Quinton Knight

No. 65
- Position:: Offensive lineman / Defensive lineman

Personal information
- Born:: October 28, 1963 (age 61)
- Height:: 6 ft 0 in (1.83 m)
- Weight:: 265 lb (120 kg)

Career information
- College:: Cal State Fullerton

Career history
- Toronto Argonauts (1987)*; New York Knights (1988); Denver Dynamite (1989–1990); Orlando Predators (1991); Detroit Drive (1992); Massachusetts Marauders (1994); Tampa Bay Storm (1994–1995); Miami Hooters (1995);
- * Offseason and/or practice squad member only

Career highlights and awards
- ArenaBowl champion (1992); 3× First-team All-Arena (1988–1990);
- Stats at ArenaFan.com

= Quinton Knight =

American football player (born 1963)

Quinton Knight (born October 28, 1963) is an American former professional football lineman who played seven seasons in the Arena Football League (AFL) with the New York Knights, Denver Dynamite, Orlando Predators, Detroit Drive, Massachusetts Marauders, Tampa Bay Storm, and Miami Hooters. He played college football at Pasadena City College, Sam Houston State University, and California State University, Fullerton.

==Early life and college==
Quinton Knight was born on October 28, 1963. He attended Clearwater High School in Clearwater, Florida.

Due to poor grades, Knight had to first play college football at Pasadena City College. He played at Pasadena for two years. He then transferred to Sam Houston State University, where he played one year for the Bearkats. Knight transferred again, this time to California State University, Fullerton. He redshirted his first season with the Cal State Fullerton Titans. During his final season of college football, Knight led the Titans in sacks with nine and also posted 57 tackles.

==Profesional career==
Knight signed with the Toronto Argonauts of the Canadian Football League in 1987 after going undrafted in the 1987 NFL draft. However, he was soon released, with Knight stating "Two days before I was to leave, they called and said that they had oversigned and I was released."

Knight played in all 12 games for the New York Knights of the Arena Football League (AFL) in 1988, posting 13 solo tackles, seven assisted tackles, and nine sacks as the Knights finished 2–10. He was an offensive lineman/defensive lineman during his time in the AFL as the league played under ironman rules. Knight was named first-team All-Arena for his performance during the 1988 season.

Knight appeared in all four games for the Denver Dynamite of the AFL in 1989, recording two solo tackles, two assisted tackles, two sacks, one forced fumble, one fumble recovery, one pass breakup, and one blocked kick.
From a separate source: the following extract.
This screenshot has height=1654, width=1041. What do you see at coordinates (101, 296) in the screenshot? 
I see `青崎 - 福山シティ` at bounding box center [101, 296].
The Dynamite finished the year with a 3–1 record and lost in the first round of the playoffs to the Pittsburgh Gladiators by a score of 39–37. Knight earned first-team All-Arena honors for the 1989 season. He played in all eight games for Denver in 1990, totaling 14 solo tackles, three assisted tackles, 5.5 sacks, two forced fumbles, and one fumble recovery. The Dynamite finished the season 4–4 and lost in the first round of the playoffs to the Dallas Texans 26–25. Knight was named first-team All-Arena for the third consecutive season.

Knight played in nine games for the AFL's Orlando Predators during the 1991 season, accumulating eight solo tackles, four assisted tackles, three sacks, and one pass breakup.

Knight appeared in nine games for the Detroit Drive in 1992, recording six solo tackles, one assisted tackle, 0.5 sacks, one forced fumble, and one fumble recovery. On August 22, 1992, the Drive won ArenaBowl VI against Knight's former team, the Predators, by a score of 56–38.

Knight began the 1994 AFL season by playing in five games for the Massachusetts Marauders, posting seven solo tackles, three assisted tackles, one sack, one fumble recovery, and one pass breakup.

Knight was signed by the Tampa Bay Storm near the end of the 1994 AFL season. He appeared in one game for the Storm that year but did not record any statistics. Tampa Bay lost in the first round of the playoffs to the Massachusetts Marauders 58–51. Knight re-signed with the Storm in early March 1995. He was placed on injured reserve in May 1995 before the start of the season.

On June 9, 1995, it was reported that Knight had been traded to the Miami Hooters for future considerations. He played in three games for the Hooters and recorded one forced fumble. He was waived on July 7, 1995.